Start of Dataset records
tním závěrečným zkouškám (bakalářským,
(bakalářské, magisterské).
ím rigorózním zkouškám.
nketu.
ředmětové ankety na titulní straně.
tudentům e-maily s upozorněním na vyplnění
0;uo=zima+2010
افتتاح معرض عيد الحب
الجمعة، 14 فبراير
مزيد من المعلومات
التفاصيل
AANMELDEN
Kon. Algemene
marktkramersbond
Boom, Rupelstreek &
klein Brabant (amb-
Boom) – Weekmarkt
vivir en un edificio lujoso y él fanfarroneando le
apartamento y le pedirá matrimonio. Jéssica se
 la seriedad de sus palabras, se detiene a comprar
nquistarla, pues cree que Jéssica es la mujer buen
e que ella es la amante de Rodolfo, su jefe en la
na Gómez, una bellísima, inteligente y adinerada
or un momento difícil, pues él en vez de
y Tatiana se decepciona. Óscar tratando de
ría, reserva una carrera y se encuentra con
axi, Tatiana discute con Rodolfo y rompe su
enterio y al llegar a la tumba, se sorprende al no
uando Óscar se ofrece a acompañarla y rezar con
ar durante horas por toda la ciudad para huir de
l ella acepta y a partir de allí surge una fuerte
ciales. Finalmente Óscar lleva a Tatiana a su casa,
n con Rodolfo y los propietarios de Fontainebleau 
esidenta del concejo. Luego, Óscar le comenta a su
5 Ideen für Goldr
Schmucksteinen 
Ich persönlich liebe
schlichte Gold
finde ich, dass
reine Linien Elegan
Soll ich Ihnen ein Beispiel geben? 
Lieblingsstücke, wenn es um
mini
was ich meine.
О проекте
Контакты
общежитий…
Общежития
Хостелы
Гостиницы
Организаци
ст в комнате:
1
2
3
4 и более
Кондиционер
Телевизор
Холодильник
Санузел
End of Dataset records
Start of Dataset records
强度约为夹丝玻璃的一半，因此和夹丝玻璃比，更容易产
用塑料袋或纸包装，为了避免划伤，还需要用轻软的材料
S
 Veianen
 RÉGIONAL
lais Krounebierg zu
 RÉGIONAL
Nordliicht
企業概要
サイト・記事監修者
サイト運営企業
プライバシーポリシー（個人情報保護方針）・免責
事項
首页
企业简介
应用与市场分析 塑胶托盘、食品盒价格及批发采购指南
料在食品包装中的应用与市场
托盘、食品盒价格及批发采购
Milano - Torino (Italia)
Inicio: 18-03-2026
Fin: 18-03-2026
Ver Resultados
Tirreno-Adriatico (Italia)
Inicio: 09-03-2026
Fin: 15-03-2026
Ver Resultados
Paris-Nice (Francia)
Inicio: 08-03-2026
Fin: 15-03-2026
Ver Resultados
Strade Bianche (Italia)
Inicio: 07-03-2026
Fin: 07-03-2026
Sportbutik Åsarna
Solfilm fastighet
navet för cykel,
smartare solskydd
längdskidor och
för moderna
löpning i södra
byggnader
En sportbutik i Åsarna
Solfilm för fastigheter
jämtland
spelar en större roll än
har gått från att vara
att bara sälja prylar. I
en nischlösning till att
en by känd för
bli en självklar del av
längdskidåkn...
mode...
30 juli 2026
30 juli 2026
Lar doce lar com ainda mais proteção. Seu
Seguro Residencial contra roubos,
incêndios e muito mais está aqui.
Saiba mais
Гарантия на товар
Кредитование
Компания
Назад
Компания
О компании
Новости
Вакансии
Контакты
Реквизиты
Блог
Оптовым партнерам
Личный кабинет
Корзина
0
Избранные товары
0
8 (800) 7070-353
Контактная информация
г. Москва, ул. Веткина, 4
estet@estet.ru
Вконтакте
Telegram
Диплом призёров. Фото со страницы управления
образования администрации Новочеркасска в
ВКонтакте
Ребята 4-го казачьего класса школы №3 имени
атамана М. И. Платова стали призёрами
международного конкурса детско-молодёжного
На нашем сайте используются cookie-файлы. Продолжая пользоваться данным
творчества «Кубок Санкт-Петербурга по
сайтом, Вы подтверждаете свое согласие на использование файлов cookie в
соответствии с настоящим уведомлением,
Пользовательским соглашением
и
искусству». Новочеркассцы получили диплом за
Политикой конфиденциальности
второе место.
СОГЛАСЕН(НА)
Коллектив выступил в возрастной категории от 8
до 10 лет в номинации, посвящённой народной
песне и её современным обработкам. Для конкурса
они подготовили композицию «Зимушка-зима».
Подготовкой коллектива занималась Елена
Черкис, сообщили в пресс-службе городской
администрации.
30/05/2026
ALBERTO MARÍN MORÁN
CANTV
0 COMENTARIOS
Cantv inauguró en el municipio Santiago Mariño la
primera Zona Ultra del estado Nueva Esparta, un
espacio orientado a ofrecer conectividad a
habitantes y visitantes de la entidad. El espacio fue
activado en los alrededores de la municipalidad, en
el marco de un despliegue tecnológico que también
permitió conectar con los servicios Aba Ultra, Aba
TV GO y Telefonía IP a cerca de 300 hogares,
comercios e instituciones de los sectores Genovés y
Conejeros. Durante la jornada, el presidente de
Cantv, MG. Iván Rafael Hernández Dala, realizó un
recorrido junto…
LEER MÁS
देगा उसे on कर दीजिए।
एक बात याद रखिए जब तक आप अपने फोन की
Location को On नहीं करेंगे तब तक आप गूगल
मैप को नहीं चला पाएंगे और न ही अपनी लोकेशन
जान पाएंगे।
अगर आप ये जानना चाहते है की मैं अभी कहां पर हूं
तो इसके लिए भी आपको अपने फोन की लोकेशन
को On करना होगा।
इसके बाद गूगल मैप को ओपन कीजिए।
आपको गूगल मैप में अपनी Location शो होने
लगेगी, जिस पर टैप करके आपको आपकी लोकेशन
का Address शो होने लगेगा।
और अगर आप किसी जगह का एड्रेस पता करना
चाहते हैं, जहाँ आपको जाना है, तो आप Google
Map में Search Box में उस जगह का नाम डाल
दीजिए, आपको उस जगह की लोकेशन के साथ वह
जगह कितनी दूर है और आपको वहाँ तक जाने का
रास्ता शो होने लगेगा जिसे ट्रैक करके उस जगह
End of Dataset records
Start of Dataset records
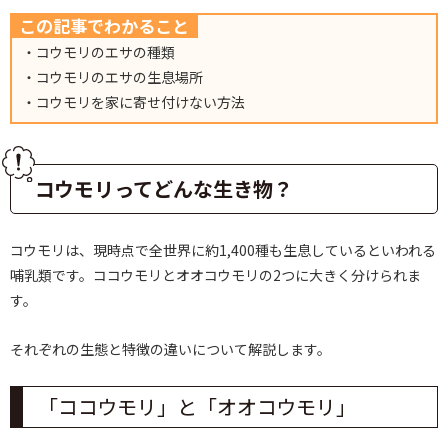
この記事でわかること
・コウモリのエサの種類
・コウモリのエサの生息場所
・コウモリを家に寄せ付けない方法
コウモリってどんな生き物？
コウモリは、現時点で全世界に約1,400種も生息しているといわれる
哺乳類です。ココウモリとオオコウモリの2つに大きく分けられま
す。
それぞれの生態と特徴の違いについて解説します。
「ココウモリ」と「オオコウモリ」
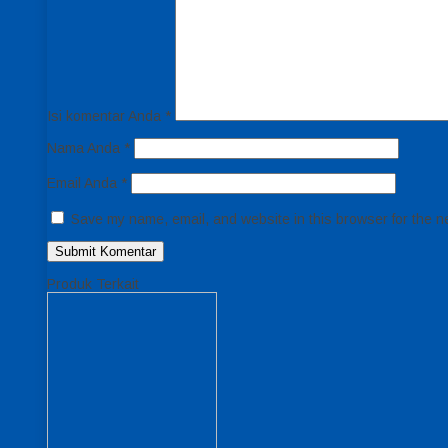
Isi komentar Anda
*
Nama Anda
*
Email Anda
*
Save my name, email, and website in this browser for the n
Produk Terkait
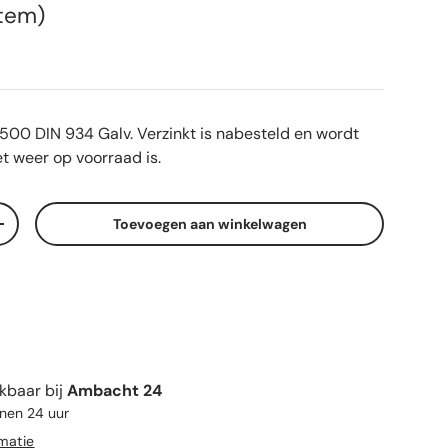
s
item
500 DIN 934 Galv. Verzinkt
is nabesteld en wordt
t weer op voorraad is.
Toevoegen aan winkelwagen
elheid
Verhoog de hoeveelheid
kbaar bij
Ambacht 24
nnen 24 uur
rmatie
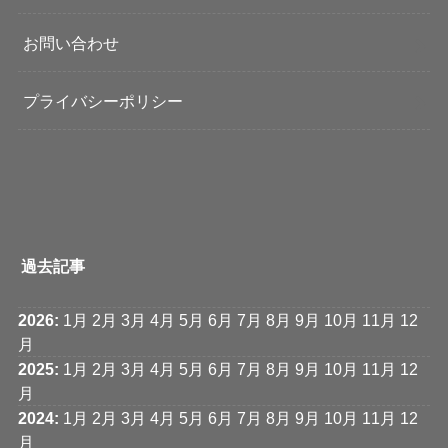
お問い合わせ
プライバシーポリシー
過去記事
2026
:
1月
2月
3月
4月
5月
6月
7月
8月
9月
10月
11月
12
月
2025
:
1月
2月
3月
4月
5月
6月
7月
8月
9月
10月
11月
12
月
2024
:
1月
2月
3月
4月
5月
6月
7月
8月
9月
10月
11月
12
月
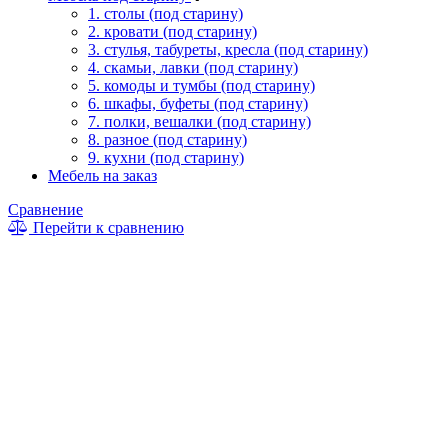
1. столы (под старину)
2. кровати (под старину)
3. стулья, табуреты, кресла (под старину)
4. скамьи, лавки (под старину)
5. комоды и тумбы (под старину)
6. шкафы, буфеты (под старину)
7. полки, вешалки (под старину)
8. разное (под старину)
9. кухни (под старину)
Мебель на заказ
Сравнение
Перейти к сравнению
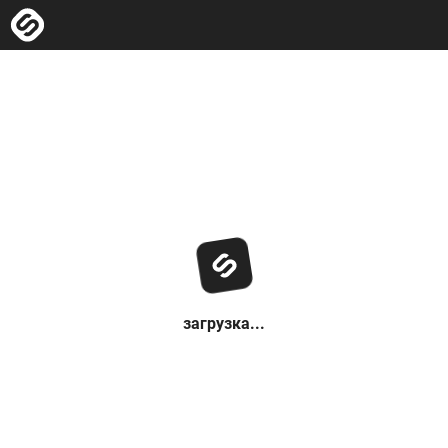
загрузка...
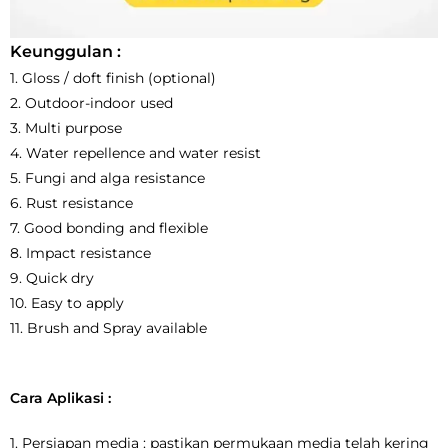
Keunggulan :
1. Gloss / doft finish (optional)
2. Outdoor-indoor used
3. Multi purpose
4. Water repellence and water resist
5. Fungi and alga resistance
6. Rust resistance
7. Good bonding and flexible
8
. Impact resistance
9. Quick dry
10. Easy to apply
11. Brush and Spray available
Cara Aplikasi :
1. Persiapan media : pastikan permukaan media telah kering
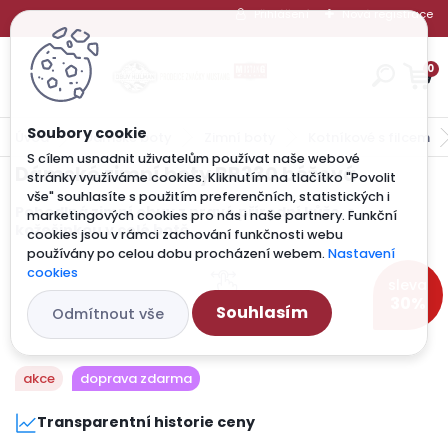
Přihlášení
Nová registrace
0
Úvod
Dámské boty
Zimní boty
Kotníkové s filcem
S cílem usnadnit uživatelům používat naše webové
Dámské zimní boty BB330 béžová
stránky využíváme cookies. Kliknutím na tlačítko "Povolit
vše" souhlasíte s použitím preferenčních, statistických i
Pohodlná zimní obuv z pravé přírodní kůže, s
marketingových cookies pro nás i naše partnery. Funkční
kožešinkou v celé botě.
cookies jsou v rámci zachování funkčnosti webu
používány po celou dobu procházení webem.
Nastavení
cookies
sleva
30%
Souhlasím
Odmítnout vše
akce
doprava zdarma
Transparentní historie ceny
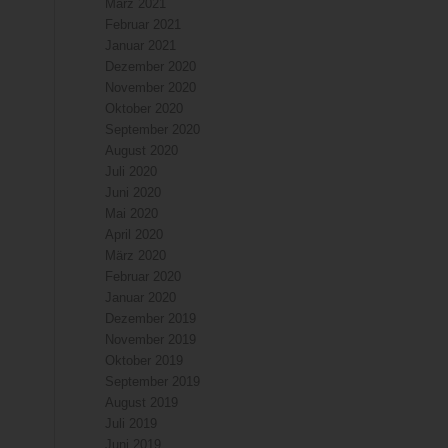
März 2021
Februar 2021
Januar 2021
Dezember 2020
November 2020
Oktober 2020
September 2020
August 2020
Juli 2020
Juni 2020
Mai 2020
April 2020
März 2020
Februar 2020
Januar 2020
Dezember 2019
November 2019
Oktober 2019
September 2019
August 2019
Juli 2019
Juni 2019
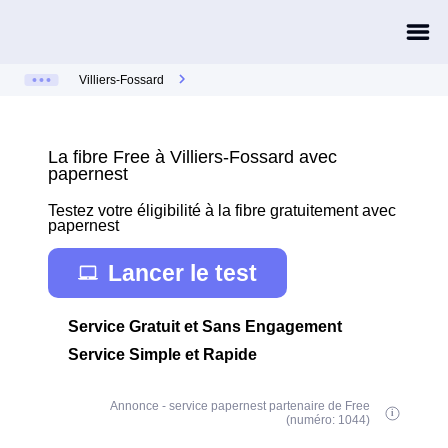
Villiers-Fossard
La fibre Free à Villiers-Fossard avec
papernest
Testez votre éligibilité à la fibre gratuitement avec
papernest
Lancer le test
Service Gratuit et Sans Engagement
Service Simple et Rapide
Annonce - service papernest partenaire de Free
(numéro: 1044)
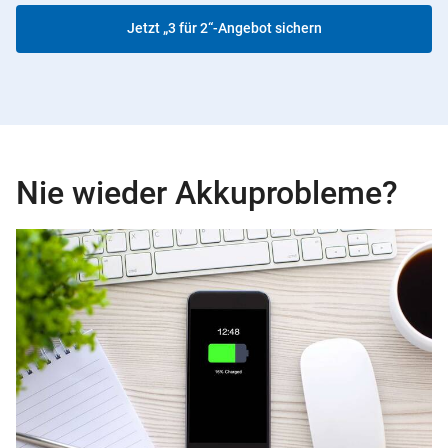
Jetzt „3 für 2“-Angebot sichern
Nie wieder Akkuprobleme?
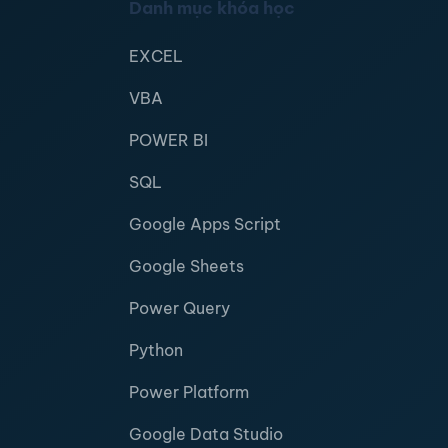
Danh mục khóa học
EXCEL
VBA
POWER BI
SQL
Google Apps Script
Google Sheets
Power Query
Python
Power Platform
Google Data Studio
End of Dataset records
Description of the task
Would you report every line of the entries above containing the word "Fossard"?

Solved problem
Villiers-Fossard
La fibre Free à Villiers-Fossard avec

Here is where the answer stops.